Ja dzisiaj nie wiem, co jest lepsze, czy wielkoskalowy magazyn energii, czy wodór, czy energetyka rozproszona. Wiem, że potrzebuję ileś tych technologii, ileś modeli wdrożyć na rynek - i to klienci i rynek pokażą, co jest najlepsze"
Kolejną perspektywą są magazyny energii. Prezes Taurona zobrazował, że 6 mln klientów to potencjalnie 6 mln magazynów przydomowych, ale też potencjalnie 6 mln samochodów elektrycznych.
Czy ktoś rozumie te złote mysli ? Co z nich wynika dla spólki? Kiedyś tam pracowałem ale pod takim prezesem nie czułbym się bezpiecznie.

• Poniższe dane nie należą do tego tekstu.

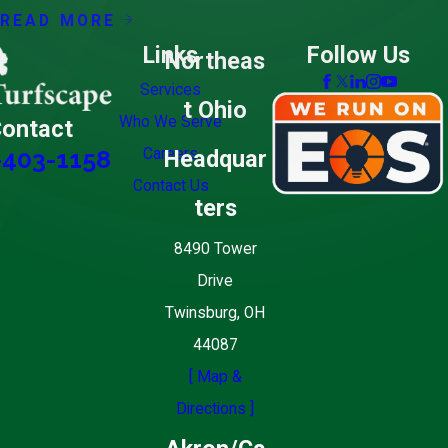
READ MORE
Links
Follow Us
Northeas
Services
t Ohio
Who We Serve
ontact
Careers
Headquar
-403-1158
Contact Us
ters
8490 Tower
Drive
Twinsburg, OH
44087
[ Map &
Directions ]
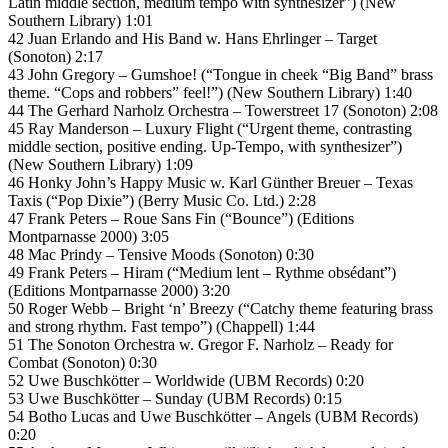
Latin middle section, medium tempo with synthesizer”) (New
Southern Library) 1:01
42 Juan Erlando and His Band w. Hans Ehrlinger – Target
(Sonoton) 2:17
43 John Gregory – Gumshoe! (“Tongue in cheek “Big Band” brass
theme. “Cops and robbers” feel!”) (New Southern Library) 1:40
44 The Gerhard Narholz Orchestra – Towerstreet 17 (Sonoton) 2:08
45 Ray Manderson – Luxury Flight (“Urgent theme, contrasting
middle section, positive ending. Up-Tempo, with synthesizer”)
(New Southern Library) 1:09
46 Honky John’s Happy Music w. Karl Günther Breuer – Texas
Taxis (“Pop Dixie”) (Berry Music Co. Ltd.) 2:28
47 Frank Peters – Roue Sans Fin (“Bounce”) (Editions
Montparnasse 2000) 3:05
48 Mac Prindy – Tensive Moods (Sonoton) 0:30
49 Frank Peters – Hiram (“Medium lent – Rythme obsédant”)
(Editions Montparnasse 2000) 3:20
50 Roger Webb – Bright ‘n’ Breezy (“Catchy theme featuring brass
and strong rhythm. Fast tempo”) (Chappell) 1:44
51 The Sonoton Orchestra w. Gregor F. Narholz – Ready for
Combat (Sonoton) 0:30
52 Uwe Buschkötter – Worldwide (UBM Records) 0:20
53 Uwe Buschkötter – Sunday (UBM Records) 0:15
54 Botho Lucas and Uwe Buschkötter – Angels (UBM Records)
0:20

Z prostego powodu - nie rozumiem go.
"Bo transformacja już się zaczęła i dzieje; dowodem na to jest, ile mamy stresów dzisiaj, niepewności. Każdy mówi oczywiście: ja się boję inwestować, nie wiem, co się wydarzy jutro. To dobrze, to znaczy, że to się zaczęło. Wyszliśmy ze strefy komfortu i musimy podejmować decyzje" - stwierdził szef Taurona. Przypomniał, że koncern planuje w ciągu 10 lat wybudować ponad 6 gigawatów mocy, głównie wiatrowych (bo profil zużycia energii elektrycznej jego klientów w bardzo dużym stopniu pokrywa się z wiatrem) i fotowoltaicznych w uzupełnieniu.
Prezes cieszy się że jest niepewność ???
Jestem jego klientem i gwarantuje że mój profil zużycia nie pokrywa się z wiatrem ;( a wasz profil ? A może profil huty czy zakładów produkcyjnych czy może biurowce konsumują wtedy kiedy wieje a jak nie wieje to nie zużywają energii?